The initial adhesion and proliferation of cells on the nanofiber sheets were measured by using a Cell Counting Kit-8 (CCK-8, Dojindo, Kumamoto, Japan) according to the manufacturer’s instructions. The cell viability was found to be directly proportional to the metabolic reaction products obtained in the CCK-8 assay [9,11]. Concisely, all cells were seeded on the pure PLGA and RGD-PLGA nanofiber sheets at a density of 1 × 104 cells/mL, and each cell-seeded sheet was incubated with CCK-8 solution in the last 2 hours of the culture periods for the initial adhesion (6 hours) or proliferation (1, 3, 5 and 7 days) at 37 °C in the dark. Parallel sets of cells cultured on TCPs were regarded as the positive (+) controls. The absorbance was determined at 450 nm by using an ELISA reader (SpectraMax 340, Molecular Device Co., Sunnyvale, CA, USA).

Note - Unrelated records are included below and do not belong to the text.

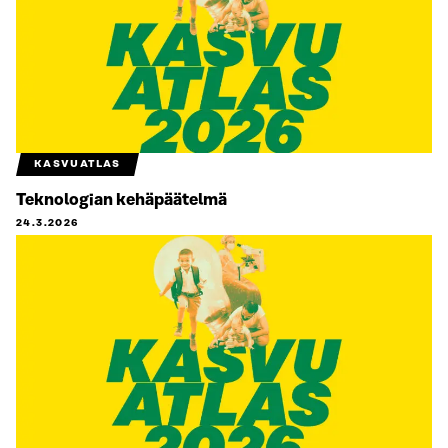
KASVUATLAS
Teknologian kehäpäätelmä
24.3.2026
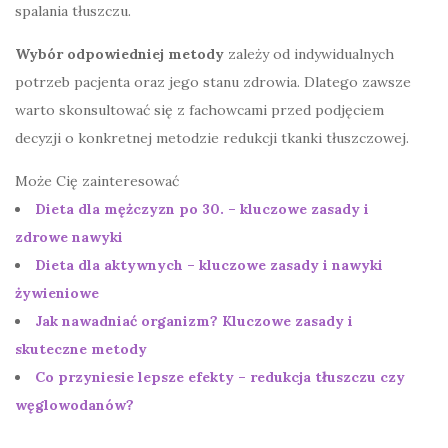
spalania tłuszczu.
Wybór odpowiedniej metody
zależy od indywidualnych
potrzeb pacjenta oraz jego stanu zdrowia. Dlatego zawsze
warto skonsultować się z fachowcami przed podjęciem
decyzji o konkretnej metodzie redukcji tkanki tłuszczowej.
Może Cię zainteresować
Dieta dla mężczyzn po 30. – kluczowe zasady i
zdrowe nawyki
Dieta dla aktywnych – kluczowe zasady i nawyki
żywieniowe
Jak nawadniać organizm? Kluczowe zasady i
skuteczne metody
Co przyniesie lepsze efekty – redukcja tłuszczu czy
węglowodanów?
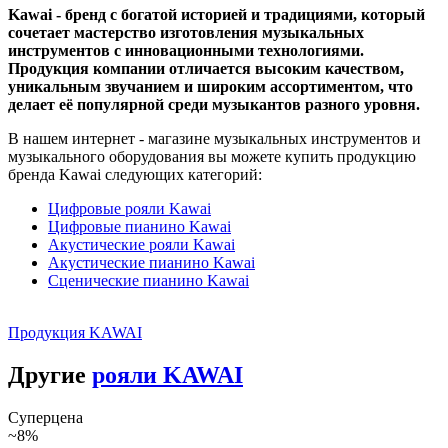
Kawai - бренд с богатой историей и традициями, который
сочетает мастерство изготовления музыкальных
инструментов с инновационными технологиями.
Продукция компании отличается высоким качеством,
уникальным звучанием и широким ассортиментом, что
делает её популярной среди музыкантов разного уровня.
В нашем интернет - магазине музыкальных инструментов и
музыкального оборудования вы можете купить продукцию
бренда Kawai следующих категорий:
Цифровые рояли Kawai
Цифровые пианино Kawai
Акустические рояли Kawai
Акустические пианино Kawai
Сценические пианино Kawai
Продукция KAWAI
Другие
рояли KAWAI
Суперцена
~8%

3.4. Immunofluorescence Imaging of HASMCs on the RGD-PLGA Nanofiber Sheets

To investigate the adherent morphologies of HASMCs, the cells on the pure PLGA and RGD-PLGA nanofiber sheets for 3 days were fixed with 3.7% formaldehyde solution (Sigma-Aldrich Co., St Louis, MO, USA) for 10 minutes, and the cells were immersed in 0.1% Triton X-100 (Sigma-Aldrich Co.) for 5 minutes. Subsequently, the cells were blocked with 2% BSA solution in DPBS for 30 minutes and incubated with tetramethylrhodamine isothiocyanate (TRITC)-labelled phalloidin (200 units/mL in methanol, 1:40 in 1% BSA solution in DPBS, Molecular Probes, Eugene, OR, USA) for 20 minutes at RT. A 1 μM of DAPI (Sigma-Aldrich Co., St Louis, MO, USA) solution in DPBS was used for the nuclei counterstaining. To immunostain the decorated RGD-M13 phages, the HASMC-cultured sheets were stained with the primary and secondary antibodies, as described in Section 3.2. The stained HASMCs on sheets were imaged with a custom-built two-photon excitation fluorescence microscope [38,39].

4. Conclusions

The fabrication of artificial scaffolds for supporting cellular behaviors is one of the most attractive challenges in tissue engineering because of their potential for regenerating injured tissues. In the present study, the RGD-PLGA hybrid nanofiber sheets were fabricated by an electrospinning technique, and their characteristics were analyzed. It was revealed that the RGD-PLGA nanofiber sheets are composed of nanometer-scale diameters of hybrid fibers and have a three-dimensional porous architecture similar to natural ECM. The decoration of RGD peptides on the hybrid nanofiber sheets was successfully achieved by using RGD-M13 phages. In addition, their high surface area-to-volume ratio, hydrophilic surface property and suitable thermal behavior can provide a biocompatible microenvironment for cell growth. Moreover, we demonstrated that the cellular behaviors of four different types of cells on the RGD-PLGA nanofiber sheets were significantly promoted because of the combination of suitable physicochemical properties and the decorated RGD peptides. Therefore, our findings suggest that the RGD-PLGA hybrid nanofiber sheets are obviously effective for various cell types and are remarkably biocompatible and well designed to serve as cell-adhesive substrates. In summary, the RGD-PLGA hybrid nanofiber sheets are promising candidates that can be used as cell-adhesive substrates for tissue engineering scaffolds.